El primer día de Zidane con el Madrid (5-0 al Depor) el 9 de enero de 2016 ya dio el primer aviso de su personalidad. Del once de Benítez en el partido previo se cayeron Danilo y Kovacic para dar cabida a Carvajal e Isco, dos de los pilares de este Madrid. Su primer equipo fue Keylor, Carvajal, Pepe, Ramos, Marcelo; Kroos, Modric, Isco; Bale, Benzema y Cristiano. Desde ese momento no hizo caso de rumores y dio plenos poderes a Keylor, confirmó a Carvajal hasta convertirlo en el mejor lateral del momento, supo atreverse con Casemiro como ancla en las buenas y en las malas y no sólo como proyecto o parche, como hizo Benítez, que lo quitó contra su voluntad al primer tropiezo con él al mando. Zidane también supo repartir minutos, tener enchufados a Lucas Vázquez, Asensio y Morata, poner las pilas al personal en el apartado físico y demostrar valentía para sentar a James (80 millones de euros), para dosificar a Cristiano y para romper definitivamente un 4-3-3 que descosía al equipo. Con el 4-4-2, dio solidez al equipo y ofreció a Isco el lugar que le correspondía hasta lograr cambiar su intención de irse por sus ansias de renovar. Parecía que Zidane no hacía nada y en realidad lo estaba haciendo todo.

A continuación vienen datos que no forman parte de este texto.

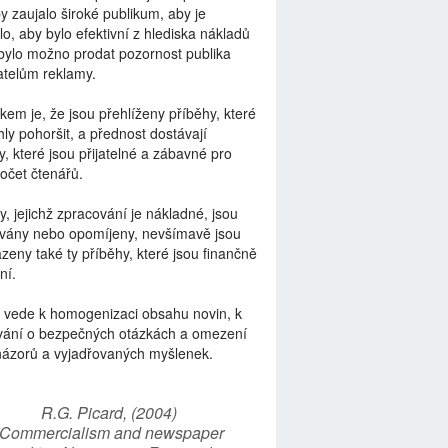
by zaujalo široké publikum, aby je
lo, aby bylo efektivní z hlediska nákladů
bylo možno prodat pozornost publika
telům reklamy.
kem je, že jsou přehlíženy příběhy, které
ly pohoršit, a přednost dostávají
y, které jsou přijatelné a zábavné pro
počet čtenářů.
y, jejichž zpracování je nákladné, jsou
vány nebo opomíjeny, nevšímavě jsou
zeny také ty příběhy, které jsou finančně
ní.
 vede k homogenizaci obsahu novin, k
vání o bezpečných otázkách a omezení
názorů a vyjadřovaných myšlenek.
R.G. Picard, (2004)
“Commercialism and newspaper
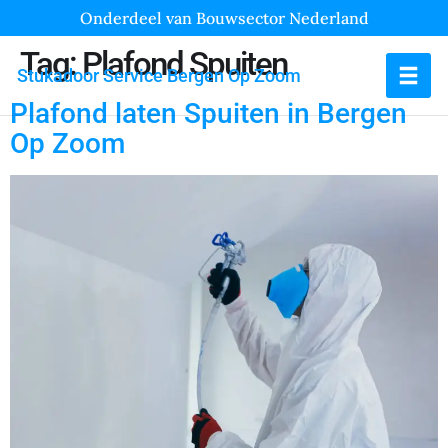
Onderdeel van Bouwsector Nederland
Tag:
Plafond Spuiten
Stukadoor Service Bergen Op Zoom
Plafond laten Spuiten in Bergen
Op Zoom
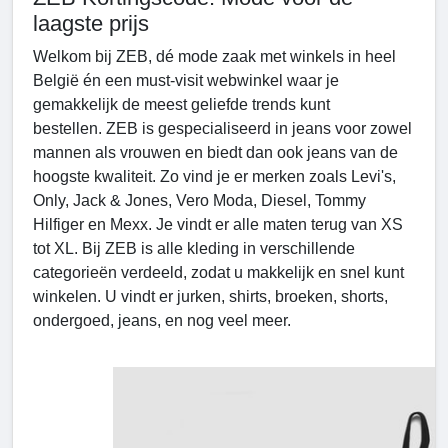
laagste prijs
Welkom bij ZEB, dé mode zaak met winkels in heel
België én een must-visit webwinkel waar je
gemakkelijk de meest geliefde trends kunt
bestellen. ZEB is gespecialiseerd in jeans voor zowel
mannen als vrouwen en biedt dan ook jeans van de
hoogste kwaliteit. Zo vind je er merken zoals Levi's,
Only, Jack & Jones, Vero Moda, Diesel, Tommy
Hilfiger en Mexx. Je vindt er alle maten terug van XS
tot XL. Bij ZEB is alle kleding in verschillende
categorieën verdeeld, zodat u makkelijk en snel kunt
winkelen. U vindt er jurken, shirts, broeken, shorts,
ondergoed, jeans, en nog veel meer.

Zidane ha acabado en su último once con sólo dos modificaciones del que eligió para estrenarse: salvo Varane y Casemiro, el resto fueron los mismos. Lo que realmente ha cambiado es la mentalidad. Este Madrid camina firme hacia el futuro. Las dudas ya no apuntan al banquillo. Ahora éstas se sitúan justo enfrente. Son para el rival. Y ése es el gran mérito de Zidane, que despejó la gran incógnita pese a tener un año más de contrato (”está claro, me quedo”). ¿Alguien seguirá siendo capaz de dudar de su valía? Viendo como le abrazaban anoche entregados hasta los suplentes más suplentes, y escuchando incluso a Morata con ganas de continuar, la respuesta parece cantada. La única duda con el técnico es cuántas copas más va a levantar.